Apesar do ambiente pouco propício, que acaba prejudicando o bom andamento dessas propostas de emenda constitucional perante o Congresso Nacional, o advogado tributarista aposta no sucesso de uma possível votação, pois a reforma seria "de interesse de todos os estados e de todos os municípios", e os deputados, tanto da base do governo quanto da oposição, reconhecem a necessidade da Reforma Tributária.
Empresas não pagam que deveriam
Por outro lado, Antônio Marcelo Jackson, cientista político e professor do Departamento de Educação e Tecnologias (DEETE) da Universidade Federal de Ouro Preto, destacou que, quando se fala em Reforma Tributária, o costume é exagerar sobre o peso da carga de impostos, como se o Brasil fosse uma exceção, o que não seria o fato.
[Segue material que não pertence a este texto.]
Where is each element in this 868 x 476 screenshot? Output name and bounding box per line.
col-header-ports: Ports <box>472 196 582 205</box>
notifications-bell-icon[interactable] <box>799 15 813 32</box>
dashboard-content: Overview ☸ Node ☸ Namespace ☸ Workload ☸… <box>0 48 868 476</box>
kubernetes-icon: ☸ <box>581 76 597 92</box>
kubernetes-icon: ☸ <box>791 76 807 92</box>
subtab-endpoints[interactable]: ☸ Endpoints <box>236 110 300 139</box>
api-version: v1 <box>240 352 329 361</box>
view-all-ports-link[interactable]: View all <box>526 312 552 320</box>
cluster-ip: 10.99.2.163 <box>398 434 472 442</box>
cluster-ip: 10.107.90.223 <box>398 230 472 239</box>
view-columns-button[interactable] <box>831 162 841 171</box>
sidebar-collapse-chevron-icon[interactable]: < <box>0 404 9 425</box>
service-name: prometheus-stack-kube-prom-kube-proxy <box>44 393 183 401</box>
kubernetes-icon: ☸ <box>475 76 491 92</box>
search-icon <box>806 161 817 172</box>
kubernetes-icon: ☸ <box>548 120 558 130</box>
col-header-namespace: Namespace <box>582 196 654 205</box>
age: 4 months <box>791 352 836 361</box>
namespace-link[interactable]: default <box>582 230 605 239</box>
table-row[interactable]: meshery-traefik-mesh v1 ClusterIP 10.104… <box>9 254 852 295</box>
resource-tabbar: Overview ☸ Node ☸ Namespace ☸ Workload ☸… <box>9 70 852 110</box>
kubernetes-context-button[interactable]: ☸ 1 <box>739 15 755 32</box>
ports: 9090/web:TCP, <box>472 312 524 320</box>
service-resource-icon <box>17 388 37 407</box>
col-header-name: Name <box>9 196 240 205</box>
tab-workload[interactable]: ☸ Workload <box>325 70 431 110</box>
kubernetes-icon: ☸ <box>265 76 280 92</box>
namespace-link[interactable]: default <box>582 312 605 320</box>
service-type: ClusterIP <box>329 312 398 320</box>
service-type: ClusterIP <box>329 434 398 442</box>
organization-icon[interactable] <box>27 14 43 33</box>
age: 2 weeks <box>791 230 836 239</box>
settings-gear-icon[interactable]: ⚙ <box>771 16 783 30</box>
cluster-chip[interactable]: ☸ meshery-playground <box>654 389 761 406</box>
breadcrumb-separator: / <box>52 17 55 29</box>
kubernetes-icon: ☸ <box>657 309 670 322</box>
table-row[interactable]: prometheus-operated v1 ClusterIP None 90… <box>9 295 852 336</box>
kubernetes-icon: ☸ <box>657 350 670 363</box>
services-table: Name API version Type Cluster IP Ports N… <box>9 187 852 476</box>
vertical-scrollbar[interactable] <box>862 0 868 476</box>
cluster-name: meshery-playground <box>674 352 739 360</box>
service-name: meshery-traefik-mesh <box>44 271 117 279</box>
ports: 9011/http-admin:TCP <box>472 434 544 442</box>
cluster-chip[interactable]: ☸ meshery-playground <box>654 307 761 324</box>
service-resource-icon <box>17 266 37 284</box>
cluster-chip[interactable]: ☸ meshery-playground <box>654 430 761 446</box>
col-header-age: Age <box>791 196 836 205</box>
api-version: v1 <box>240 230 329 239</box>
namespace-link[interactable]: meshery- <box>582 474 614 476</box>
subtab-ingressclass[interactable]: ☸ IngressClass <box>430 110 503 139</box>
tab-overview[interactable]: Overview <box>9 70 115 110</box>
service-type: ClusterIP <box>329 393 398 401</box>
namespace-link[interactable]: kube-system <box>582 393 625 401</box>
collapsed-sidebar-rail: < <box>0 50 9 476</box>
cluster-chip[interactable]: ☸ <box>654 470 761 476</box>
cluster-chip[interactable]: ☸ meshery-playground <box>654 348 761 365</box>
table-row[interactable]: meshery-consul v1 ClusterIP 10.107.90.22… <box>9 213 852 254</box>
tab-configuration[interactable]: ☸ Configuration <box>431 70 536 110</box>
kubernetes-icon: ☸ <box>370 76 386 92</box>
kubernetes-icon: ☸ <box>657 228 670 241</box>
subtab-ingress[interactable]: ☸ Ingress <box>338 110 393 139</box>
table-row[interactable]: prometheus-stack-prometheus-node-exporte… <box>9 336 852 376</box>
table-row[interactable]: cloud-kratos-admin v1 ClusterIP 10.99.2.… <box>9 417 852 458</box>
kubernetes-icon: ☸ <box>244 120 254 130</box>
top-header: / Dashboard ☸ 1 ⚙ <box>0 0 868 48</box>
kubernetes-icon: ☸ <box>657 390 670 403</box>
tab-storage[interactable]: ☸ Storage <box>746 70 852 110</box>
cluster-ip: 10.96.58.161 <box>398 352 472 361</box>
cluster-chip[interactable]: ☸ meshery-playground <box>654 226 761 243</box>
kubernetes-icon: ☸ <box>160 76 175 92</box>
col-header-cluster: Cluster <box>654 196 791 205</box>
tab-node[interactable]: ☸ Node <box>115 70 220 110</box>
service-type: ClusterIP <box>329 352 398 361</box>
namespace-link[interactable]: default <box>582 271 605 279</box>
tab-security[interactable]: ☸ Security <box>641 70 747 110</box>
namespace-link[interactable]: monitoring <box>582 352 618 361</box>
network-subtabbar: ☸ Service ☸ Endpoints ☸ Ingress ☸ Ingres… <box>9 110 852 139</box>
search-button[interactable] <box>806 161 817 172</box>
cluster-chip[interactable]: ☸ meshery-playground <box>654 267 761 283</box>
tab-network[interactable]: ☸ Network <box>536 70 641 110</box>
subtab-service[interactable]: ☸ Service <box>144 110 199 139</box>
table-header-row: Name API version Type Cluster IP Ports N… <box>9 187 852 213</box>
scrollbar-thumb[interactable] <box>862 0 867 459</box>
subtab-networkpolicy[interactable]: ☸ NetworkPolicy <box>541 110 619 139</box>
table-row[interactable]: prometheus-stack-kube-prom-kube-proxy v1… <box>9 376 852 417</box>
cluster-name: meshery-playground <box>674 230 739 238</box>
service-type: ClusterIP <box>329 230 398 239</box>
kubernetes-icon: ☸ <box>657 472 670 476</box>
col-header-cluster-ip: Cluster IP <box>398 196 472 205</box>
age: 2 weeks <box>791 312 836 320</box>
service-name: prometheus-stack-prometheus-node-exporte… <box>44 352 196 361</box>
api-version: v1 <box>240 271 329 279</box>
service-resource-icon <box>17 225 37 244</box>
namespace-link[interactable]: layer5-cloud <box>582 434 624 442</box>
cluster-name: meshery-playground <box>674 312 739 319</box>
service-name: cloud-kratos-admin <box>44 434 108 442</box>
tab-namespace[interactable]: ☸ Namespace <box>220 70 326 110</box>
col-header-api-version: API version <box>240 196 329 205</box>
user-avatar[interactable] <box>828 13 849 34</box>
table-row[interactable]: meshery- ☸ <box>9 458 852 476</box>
"A grande questão não é discutir a carga tributária, e sim sobre o que ela incide e como o tributo é redistribuído mais a frente como recurso do governo. Esses são os pontos-chave", disse o professor para agência Sputnik Brasil.
Para ele, a incidência dos tributos no Brasil é feita de forma pouco preocupada com questões sociais. Os mesmos produtos são tarifados mais de uma vez e ninguém considera um problema como esse tipo de tributação dupla afeta os preços do "arroz, feijão, farinha, produtos alimentícios, de uma forma geral e de higiene pessoal".
Enquanto isso, a resistência para tributar grandes fortunas é grande, por medo de uma suposta "agenda comunista", o que também seria uma falácia.
"Basta lembrar que países como Estados Unidos, Inglaterra, França, todos os países têm isso. Isso não é problema nenhum para ninguém", afirmou.
"O que acontece no Brasil? Você cria impostos e tributos que vão acabar incidindo sobre a grande massa da população, os pobres de uma forma geral, e os assalariados, enquanto os rentistas, aquele sujeito que vive de investimentos, os grandes empresários, esses são largamente beneficiados. Isso é um problema e uma desigualdade absurda", destacou o especialista.
Os grandes contribuintes, quando reclamam da alta carga tributária "esquecem de dizer que o governo, principalmente o atual governo, faz de renúncia fiscal, o que ele isenta de impostos essas grandes empresas. É um absurdo. Diga-se de passagem, isso não é privilégio do atual governo. Todos os governos brasileiros sempre isentaram os impostos de grandes empresas", lembrou o cientista político.
Como o imposto acaba sendo refletido no preço, muitas vezes quem paga esse imposto maior é o consumidor, e não o grande contribuinte. Por outro lado, tem a isenção fiscal do governo. Dessa forma, "ele [o empresário] diz que paga, quando na verdade não paga imposto".
"Se estamos falando de uma Reforma Tributária, vamos começar primeiro a tributar efetivamente. Porque o pouco que esse contribuinte grande pagaria, ele consegue não pagar via renúncia fiscal", destacou Marcelo Jackson.
O professor concorda, no entanto, com avaliação de Paulo Rabelo de Castro de que alterar a distribuição de impostos entre estados e municípios, ainda mais em ano de eleições, "arrepia os cabelos de qualquer candidato a prefeito ou prefeitos que sejam candidatos à reeleição".
"Reforma que pode afetar a arrecadação é algo que, de forma geral, os prefeitos não gostam", disse Jackson. Além disso, muitos possuem vínculos íntimos com deputados federais ou são candidatos. Nesse caso, a votação na Câmara será bastante dificultada.
"De um lado, temos uma Câmara de Deputados completamente favorável aos grandes empresários [...] É óbvio que, ao votar a Reforma Tributária, eles vão beneficiar esses empresários [...] Por outro lado tem a eleição, que pode afetar a arrecadação dos municípios", avaliou o especialista.
Essa configuração, segundo ele, dificulta as chances de uma reforma aprovada ainda este ano.